Welchen Umfang hat das Lehrmuster?
Creditpoints: 8
Teilnehmerzahl: 36

In welchem Studienabschnitt ist das Lehrmuster angesiedelt?
Master

In welcher Art ist das Lehrmuster curricular verankert?
Sonstiges (abhängig vom Studienprogramm entweder Pflichtmodul oder Erweiterungs- bzw. Vertiefungsmodul; Modul: Kultur und Geschlecht)

Worum geht es in dem Lehrmuster insbesondere?
Selbstständiges Arbeiten am Text / an Quellen / an Fällen / an Daten, Internationaler Austausch


Welche Zielsetzung hat das Lehrmuster?

Wie im Antrag beschrieben, soll das Projekt Studierende für transkulturelle, ethische und genderbezogene Aspekte von Data Science in einer datafizierten Gesellschaft sensibilisieren. Zudem ist es uns ein Anliegen, Studierenden eine Erweiterung der Profilbildung im Bereich Data Science anzubieten, die ethische und kulturelle Perspektiven digitaler Gesellschaften in den Fokus stellt. Darüber hinaus soll die intensive Arbeit mit Studierenden aus anderen kulturellen Kontexten dazu einladen, durch die Forschung in einem transkulturellen Kontext eigene Normen und Perspektiven auf kulturellen, genderbezogenen und ethischen Aspekten der Datafizierung sowie der Data Science sichtbar zu machen und zu hinterfragen.
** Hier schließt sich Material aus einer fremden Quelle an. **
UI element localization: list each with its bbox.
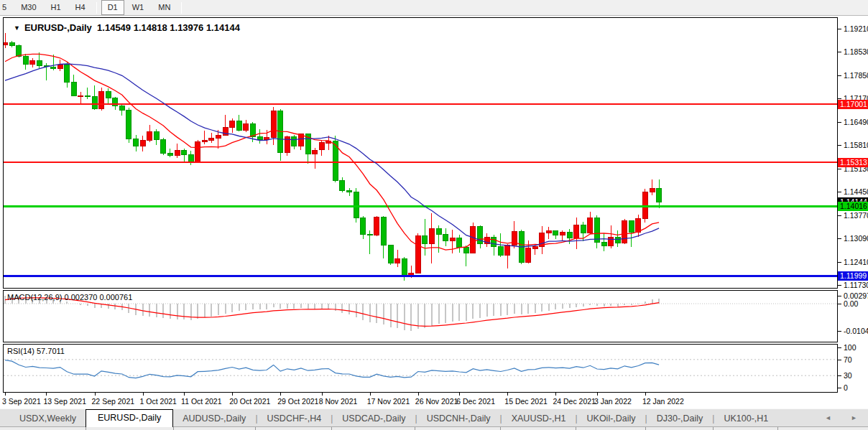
- rsi-canvas[interactable]: [4, 345, 837, 392]
- date-label: 11 Oct 2021: [181, 397, 221, 406]
- hline-price-label: 1.15313: [838, 158, 868, 167]
- date-label: 15 Dec 2021: [504, 397, 548, 406]
- timeframe-button-MN[interactable]: MN: [152, 0, 177, 15]
- date-tick: [46, 393, 47, 396]
- tab-ukoil-daily[interactable]: UKOil-,Daily: [578, 411, 645, 426]
- date-tick: [5, 393, 6, 396]
- tab-scroll-right-icon[interactable]: ►: [851, 414, 857, 421]
- main-chart-panel[interactable]: ▼EURUSD-,Daily 1.14549 1.14818 1.13976 1…: [3, 17, 838, 289]
- tab-boundary-mark: [713, 427, 714, 430]
- date-label: 20 Oct 2021: [229, 397, 270, 406]
- hline-price-label: 1.14016: [838, 202, 868, 211]
- date-label: 6 Dec 2021: [456, 397, 495, 406]
- timeframe-button-D1[interactable]: D1: [101, 0, 124, 15]
- macd-panel[interactable]: MACD(12,26,9) 0.002370 0.000761: [3, 290, 838, 342]
- date-axis: 3 Sep 202113 Sep 202122 Sep 20211 Oct 20…: [3, 393, 838, 408]
- tab-boundary-mark: [645, 427, 646, 430]
- tab-usdchf-h4[interactable]: USDCHF-,H4: [258, 411, 331, 426]
- hline-price-label: 1.11999: [838, 271, 868, 281]
- date-tick: [322, 393, 323, 396]
- chart-title: ▼EURUSD-,Daily 1.14549 1.14818 1.13976 1…: [14, 22, 240, 33]
- tab-boundary-mark: [331, 427, 332, 430]
- chart-symbol-label: EURUSD-,Daily: [24, 22, 92, 33]
- chart-ohlc-values: 1.14549 1.14818 1.13976 1.14144: [97, 22, 240, 33]
- tab-audusd-daily[interactable]: AUDUSD-,Daily: [173, 411, 255, 426]
- date-tick: [184, 393, 185, 396]
- rsi-panel[interactable]: RSI(14) 57.7011: [3, 344, 838, 393]
- date-label: 12 Jan 2022: [642, 397, 684, 406]
- tab-uk100-h1[interactable]: UK100-,H1: [714, 411, 777, 426]
- date-label: 26 Nov 2021: [415, 397, 458, 406]
- hline-price-label: 1.17001: [838, 100, 868, 109]
- date-label: 22 Sep 2021: [92, 397, 135, 406]
- tab-boundary-mark: [255, 427, 256, 430]
- toolbar-separator: [181, 2, 182, 14]
- tab-boundary-mark: [500, 427, 501, 430]
- date-tick: [143, 393, 144, 396]
- date-tick: [280, 393, 281, 396]
- candlestick-chart-canvas[interactable]: [4, 18, 837, 288]
- chevron-down-icon[interactable]: ▼: [14, 24, 20, 32]
- tab-dj30-daily[interactable]: DJ30-,Daily: [647, 411, 713, 426]
- timeframe-button-W1[interactable]: W1: [126, 0, 151, 15]
- tab-boundary-mark: [777, 427, 778, 430]
- date-tick: [370, 393, 371, 396]
- toolbar-separator: [96, 2, 97, 14]
- timeframe-button-H4[interactable]: H4: [69, 0, 92, 15]
- timeframe-button-M30[interactable]: M30: [14, 0, 42, 15]
- tab-eurusd-daily[interactable]: EURUSD-,Daily: [86, 409, 173, 427]
- date-tick: [232, 393, 233, 396]
- date-tick: [597, 393, 598, 396]
- date-label: 8 Nov 2021: [319, 397, 358, 406]
- timeframe-button-H1[interactable]: H1: [45, 0, 68, 15]
- chart-tab-bar: USDX,WeeklyEURUSD-,DailyAUDUSD-,Daily|US…: [0, 408, 868, 430]
- date-tick: [459, 393, 460, 396]
- date-label: 29 Oct 2021: [277, 397, 318, 406]
- date-label: 24 Dec 2021: [553, 397, 596, 406]
- tab-boundary-mark: [415, 427, 415, 430]
- date-tick: [645, 393, 646, 396]
- timeframe-button-5[interactable]: 5: [0, 0, 13, 15]
- tab-usdcad-daily[interactable]: USDCAD-,Daily: [333, 411, 415, 426]
- date-tick: [507, 393, 508, 396]
- tab-usdx-weekly[interactable]: USDX,Weekly: [10, 411, 86, 426]
- tab-scroll-left-icon[interactable]: ◄: [825, 414, 831, 421]
- tab-boundary-mark: [86, 427, 86, 430]
- price-axis: 1.192101.185301.178501.171701.164901.158…: [838, 17, 868, 393]
- date-tick: [555, 393, 556, 396]
- date-tick: [418, 393, 419, 396]
- timeframe-toolbar: 5M30H1H4D1W1MN: [0, 0, 868, 16]
- tab-boundary-mark: [173, 427, 174, 430]
- tab-boundary-mark: [576, 427, 576, 430]
- date-tick: [95, 393, 96, 396]
- date-label: 17 Nov 2021: [367, 397, 410, 406]
- tab-usdcnh-daily[interactable]: USDCNH-,Daily: [417, 411, 500, 426]
- trading-platform-window: 5M30H1H4D1W1MN ▼EURUSD-,Daily 1.14549 1.…: [0, 0, 868, 430]
- date-label: 3 Sep 2021: [2, 397, 41, 406]
- date-label: 1 Oct 2021: [140, 397, 177, 406]
- tab-xauusd-h1[interactable]: XAUUSD-,H1: [502, 411, 576, 426]
- date-label: 3 Jan 2022: [594, 397, 632, 406]
- rsi-label: RSI(14) 57.7011: [7, 347, 65, 355]
- date-label: 13 Sep 2021: [43, 397, 86, 406]
- macd-label: MACD(12,26,9) 0.002370 0.000761: [7, 293, 132, 302]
Außerdem wurde bedauerlicherweise im Modul xx bei Projektbeginn kein Seminar mehr angeboten, bei dem Data Science Inhalte maßgeblich zum Tragen kommen.
Durch die geplanten Miniforschungen sollen grundlegende Kenntnisse und typische Herausforderungen bei der Umsetzung ethischer Erwägungen in die Praxis im Hinblick auf Data Science und Datafizierung am Fokusbeispiel Gender exemplarisch vermittelt werden. Hierdurch erlangen die Studierenden relevante Qualifikationen für die berufliche Zukunft, unabhängig davon, ob sie in der Akademia bleiben oder in anderen Bereichen tätig sind. DEI-Konzepte sind heutzutage in einer Vielzahl von Branchen etabliert, eine entsprechende Bildung in diesem Bereich zahlt somit auf die Zukunft der Studierenden ein. Nach der Erprobungsphase hoffen wir, ein Seminarkonzept entwickeln zu können, das auch in Fächern abseits der Sozialwissenschaft genutzt werden kann, zum Beispiel in den Ingenieurswissenschaften oder der Informatik.
Der geplante Global Classroom (kurz: GC) ist ein neuartiges Studienkonzept, in dem sich Studierende aus verschiedenen Kulturen in einem hybriden Format online begegnen und dieselben Forschungsfragen in den jeweils verschiedenen kulturellen Kontexten lokal nachgehen. Die Studierende tauschen sich in transkulturellen Kleingruppen laufend über den Forschungsprozess sowie die Ergebnisse aus. Durch die fremde Blicke auf die eigene Forschung entdecken die Studierenden die kulturell spezifischen Aspekte des lokalen Gegenstandes sowie der eigenen Denkweise und lernen zudem fremde Perspektiven auf denselben Gegenstand in einer anderen Verortung. Unseres Wissens ist das Format an der Ruhr-Universität noch nicht durchgeführt worden.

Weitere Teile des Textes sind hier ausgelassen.